* Required action
Print every record below exactly, minus the pictures.
[[ Records to use open ]]
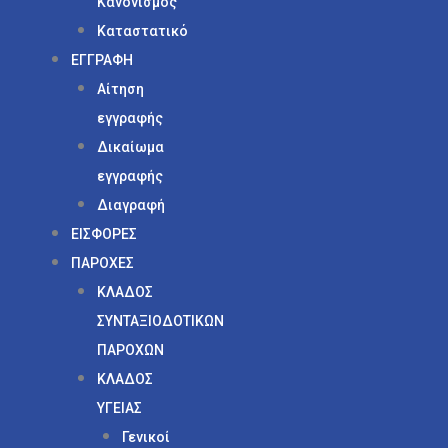
Κανονισμός
Καταστατικό
ΕΓΓΡΑΦΗ
Αίτηση
εγγραφής
Δικαίωμα
εγγραφής
Διαγραφή
ΕΙΣΦΟΡΕΣ
ΠΑΡΟΧΕΣ
ΚΛΑΔΟΣ
ΣΥΝΤΑΞΙΟΔΟΤΙΚΩΝ
ΠΑΡΟΧΩΝ
ΚΛΑΔΟΣ
ΥΓΕΙΑΣ
Γενικοί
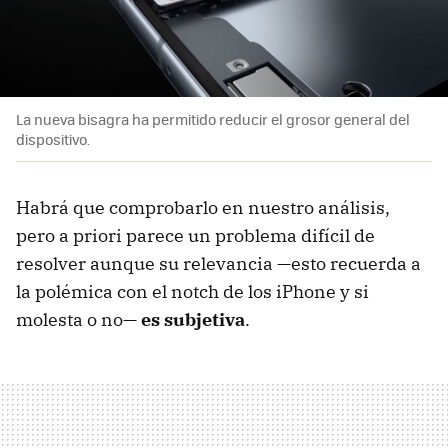
La nueva bisagra ha permitido reducir el grosor general del
dispositivo.
Habrá que comprobarlo en nuestro análisis,
pero a priori parece un problema difícil de
resolver aunque su relevancia —esto recuerda a
la polémica con el notch de los iPhone y si
molesta o no—
es subjetiva
.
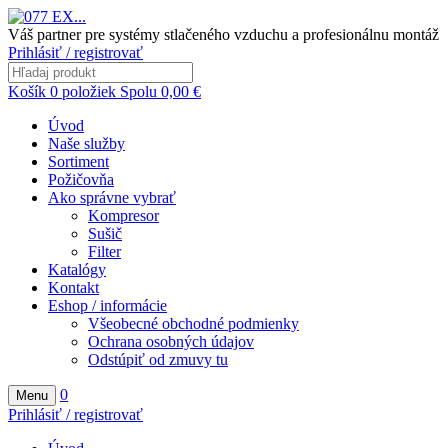
Váš partner pre systémy stlačeného vzduchu a profesionálnu montáž
Prihlásiť / registrovať
Košík
0
položiek
Spolu
0,00
€
Úvod
Naše služby
Sortiment
Požičovňa
Ako správne vybrať
Kompresor
Sušič
Filter
Katalógy
Kontakt
Eshop / informácie
Všeobecné obchodné podmienky
Ochrana osobných údajov
Odstúpiť od zmuvy tu
0
Menu
Prihlásiť / registrovať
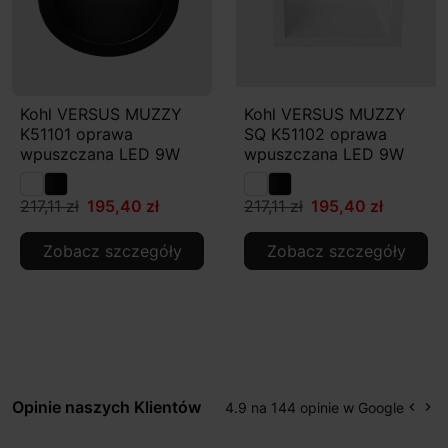
Kohl VERSUS MUZZY
Kohl VERSUS MUZZY
K51101 oprawa
SQ K51102 oprawa
wpuszczana LED 9W
wpuszczana LED 9W
217,11 zł
195,40 zł
217,11 zł
195,40 zł
Zobacz szczegóły
Zobacz szczegóły
Opinie naszych Klientów
4.9 na 144 opinie w Google
keyboard_arrow_left
keyboard_arrow_right
Popr
Na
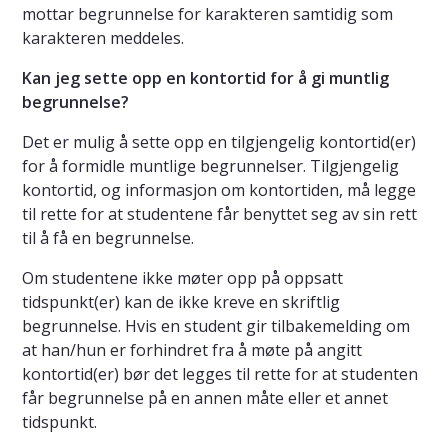
mottar begrunnelse for karakteren samtidig som
karakteren meddeles.
Kan jeg sette opp en kontortid for å gi muntlig
begrunnelse?
Det er mulig å sette opp en tilgjengelig kontortid(er)
for å formidle muntlige begrunnelser. Tilgjengelig
kontortid, og informasjon om kontortiden, må legge
til rette for at studentene får benyttet seg av sin rett
til å få en begrunnelse.
Om studentene ikke møter opp på oppsatt
tidspunkt(er) kan de ikke kreve en skriftlig
begrunnelse. Hvis en student gir tilbakemelding om
at han/hun er forhindret fra å møte på angitt
kontortid(er) bør det legges til rette for at studenten
får begrunnelse på en annen måte eller et annet
tidspunkt.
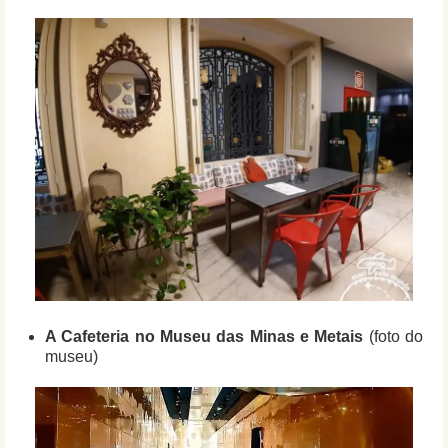
A Cafeteria no Museu das Minas e Metais
(foto do
museu)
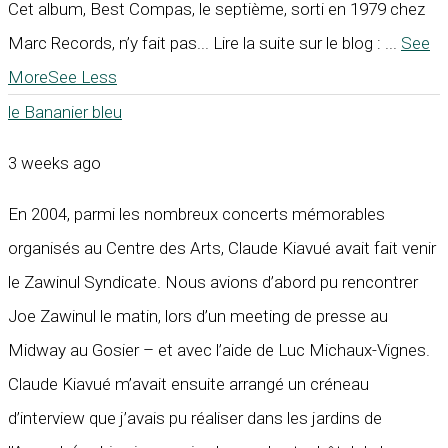
Cet album, Best Compas, le septième, sorti en 1979 chez
Marc Records, n’y fait pas... Lire la suite sur le blog :
...
See
More
See Less
le Bananier bleu
3 weeks ago
En 2004, parmi les nombreux concerts mémorables
organisés au Centre des Arts, Claude Kiavué avait fait venir
le Zawinul Syndicate. Nous avions d’abord pu rencontrer
Joe Zawinul le matin, lors d’un meeting de presse au
Midway au Gosier – et avec l’aide de Luc Michaux-Vignes.
Claude Kiavué m’avait ensuite arrangé un créneau
d’interview que j’avais pu réaliser dans les jardins de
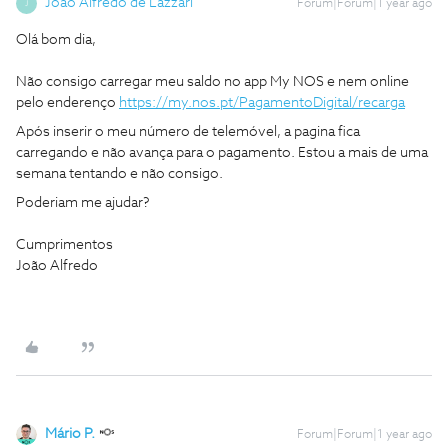
Joao Alfredo de Lazzari
Forum|Forum|1 year ago
J
Olá bom dia,
Não consigo carregar meu saldo no app My NOS e nem online
pelo enderenço
https://my.nos.pt/PagamentoDigital/recarga
Após inserir o meu número de telemóvel, a pagina fica
carregando e não avança para o pagamento. Estou a mais de uma
semana tentando e não consigo.
Poderiam me ajudar?
Cumprimentos
João Alfredo
Mário P.
Forum|Forum|1 year ago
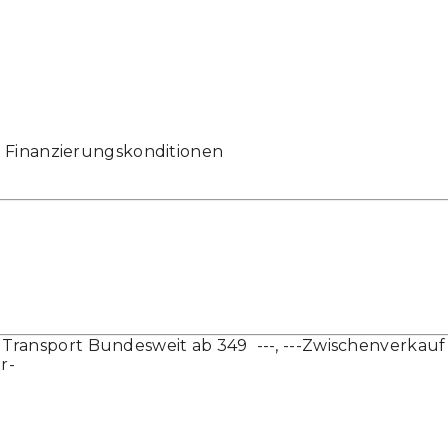
& Finanzierungskonditionen
 Transport Bundesweit ab 349  ---, ---Zwischenverkau
r-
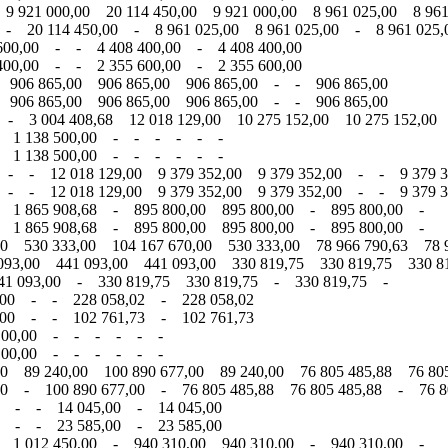
9 921 000,00 20 114 450,00 9 921 000,00 8 961 025,00 8 961
 - 20 114 450,00 - 8 961 025,00 8 961 025,00 - 8 961 025
600,00 - - 4 408 400,00 - 4 408 400,00
400,00 - - 2 355 600,00 - 2 355 600,00
 906 865,00 906 865,00 906 865,00 - - 906 865,00
 906 865,00 906 865,00 906 865,00 - - 906 865,00
 - 3 004 408,68 12 018 129,00 10 275 152,00 10 275 152,00
 - 1 138 500,00 - - - - - -
 - 1 138 500,00 - - - - - -
 - - 12 018 129,00 9 379 352,00 9 379 352,00 - - 9 379 3
 - - 12 018 129,00 9 379 352,00 9 379 352,00 - - 9 379 3
- 1 865 908,68 - 895 800,00 895 800,00 - 895 800,00 -
- 1 865 908,68 - 895 800,00 895 800,00 - 895 800,00 -
0 530 333,00 104 167 670,00 530 333,00 78 966 790,63 78 9
93,00 441 093,00 441 093,00 330 819,75 330 819,75 330 81
41 093,00 - 330 819,75 330 819,75 - 330 819,75 -
,00 - - 228 058,02 - 228 058,02
,00 - - 102 761,73 - 102 761,73
3 100,00 - - - - - -
3 100,00 - - - - - -
0 89 240,00 100 890 677,00 89 240,00 76 805 485,88 76 805
00 - 100 890 677,00 - 76 805 485,88 76 805 485,88 - 76 8
0 - - 14 045,00 - 14 045,00
0 - - 23 585,00 - 23 585,00
- 1 012 450,00 - 940 310,00 940 310,00 - 940 310,00 -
[[ Records to use closed ]]
* Result of this exercise
Κανονισμός
Καταστατικό
ΕΓΓΡΑΦΗ
Αίτηση
εγγραφής
Δικαίωμα
εγγραφής
Διαγραφή
ΕΙΣΦΟΡΕΣ
ΠΑΡΟΧΕΣ
ΚΛΑΔΟΣ
ΣΥΝΤΑΞΙΟΔΟΤΙΚΩΝ
ΠΑΡΟΧΩΝ
ΚΛΑΔΟΣ
ΥΓΕΙΑΣ
Γενικοί
La nueva bisagra ha permitido reducir el grosor general del
dispositivo.
Habrá que comprobarlo en nuestro análisis,
pero a priori parece un problema difícil de
resolver aunque su relevancia —esto recuerda a
la polémica con el notch de los iPhone y si
molesta o no—
es subjetiva
.
Váš partner pre systémy stlačeného vzduchu a profesionálnu montáž
Prihlásiť / registrovať
Košík
0
položiek
Spolu
0,00
€
Úvod
Naše služby
Sortiment
Požičovňa
Ako správne vybrať
Kompresor
Sušič
Filter
Katalógy
Kontakt
Eshop / informácie
Všeobecné obchodné podmienky
Ochrana osobných údajov
Odstúpiť od zmuvy tu
0
Menu
Prihlásiť / registrovať
Kohl VERSUS MUZZY
Kohl VERSUS MUZZY
K51101 oprawa
SQ K51102 oprawa
wpuszczana LED 9W
wpuszczana LED 9W
217,11 zł
195,40 zł
217,11 zł
195,40 zł
Zobacz szczegóły
Zobacz szczegóły
Opinie naszych Klientów
4.9 na 144 opinie w Google
keyboard_arrow_left
keyboard_arrow_right
Popr
Na
mottar begrunnelse for karakteren samtidig som
karakteren meddeles.
Kan jeg sette opp en kontortid for å gi muntlig
begrunnelse?
Det er mulig å sette opp en tilgjengelig kontortid(er)
for å formidle muntlige begrunnelser. Tilgjengelig
kontortid, og informasjon om kontortiden, må legge
til rette for at studentene får benyttet seg av sin rett
til å få en begrunnelse.
Om studentene ikke møter opp på oppsatt
tidspunkt(er) kan de ikke kreve en skriftlig
begrunnelse. Hvis en student gir tilbakemelding om
at han/hun er forhindret fra å møte på angitt
kontortid(er) bør det legges til rette for at studenten
får begrunnelse på en annen måte eller et annet
tidspunkt.
A Cafeteria no Museu das Minas e Metais
(foto do
museu)
Cet album, Best Compas, le septième, sorti en 1979 chez
Marc Records, n’y fait pas... Lire la suite sur le blog :
...
See
More
See Less
le Bananier bleu
3 weeks ago
En 2004, parmi les nombreux concerts mémorables
organisés au Centre des Arts, Claude Kiavué avait fait venir
le Zawinul Syndicate. Nous avions d’abord pu rencontrer
Joe Zawinul le matin, lors d’un meeting de presse au
Midway au Gosier – et avec l’aide de Luc Michaux-Vignes.
Claude Kiavué m’avait ensuite arrangé un créneau
d’interview que j’avais pu réaliser dans les jardins de
Joao Alfredo de Lazzari
Forum|Forum|1 year ago
J
Olá bom dia,
Não consigo carregar meu saldo no app My NOS e nem online
pelo enderenço
https://my.nos.pt/PagamentoDigital/recarga
Após inserir o meu número de telemóvel, a pagina fica
carregando e não avança para o pagamento. Estou a mais de uma
semana tentando e não consigo.
Poderiam me ajudar?
Cumprimentos
João Alfredo
Mário P.
Forum|Forum|1 year ago
& Finanzierungskonditionen
 Transport Bundesweit ab 349  ---, ---Zwischenverkau
r-
9 921 000,00 20 114 450,00 9 921 000,00 8 961 025,00 8 961
 - 20 114 450,00 - 8 961 025,00 8 961 025,00 - 8 961 025
600,00 - - 4 408 400,00 - 4 408 400,00
400,00 - - 2 355 600,00 - 2 355 600,00
 906 865,00 906 865,00 906 865,00 - - 906 865,00
 906 865,00 906 865,00 906 865,00 - - 906 865,00
 - 3 004 408,68 12 018 129,00 10 275 152,00 10 275 152,00
 - 1 138 500,00 - - - - - -
 - 1 138 500,00 - - - - - -
 - - 12 018 129,00 9 379 352,00 9 379 352,00 - - 9 379 3
 - - 12 018 129,00 9 379 352,00 9 379 352,00 - - 9 379 3
- 1 865 908,68 - 895 800,00 895 800,00 - 895 800,00 -
- 1 865 908,68 - 895 800,00 895 800,00 - 895 800,00 -
0 530 333,00 104 167 670,00 530 333,00 78 966 790,63 78 9
93,00 441 093,00 441 093,00 330 819,75 330 819,75 330 81
41 093,00 - 330 819,75 330 819,75 - 330 819,75 -
,00 - - 228 058,02 - 228 058,02
,00 - - 102 761,73 - 102 761,73
3 100,00 - - - - - -
3 100,00 - - - - - -
0 89 240,00 100 890 677,00 89 240,00 76 805 485,88 76 805
00 - 100 890 677,00 - 76 805 485,88 76 805 485,88 - 76 8
0 - - 14 045,00 - 14 045,00
0 - - 23 585,00 - 23 585,00
- 1 012 450,00 - 940 310,00 940 310,00 - 940 310,00 -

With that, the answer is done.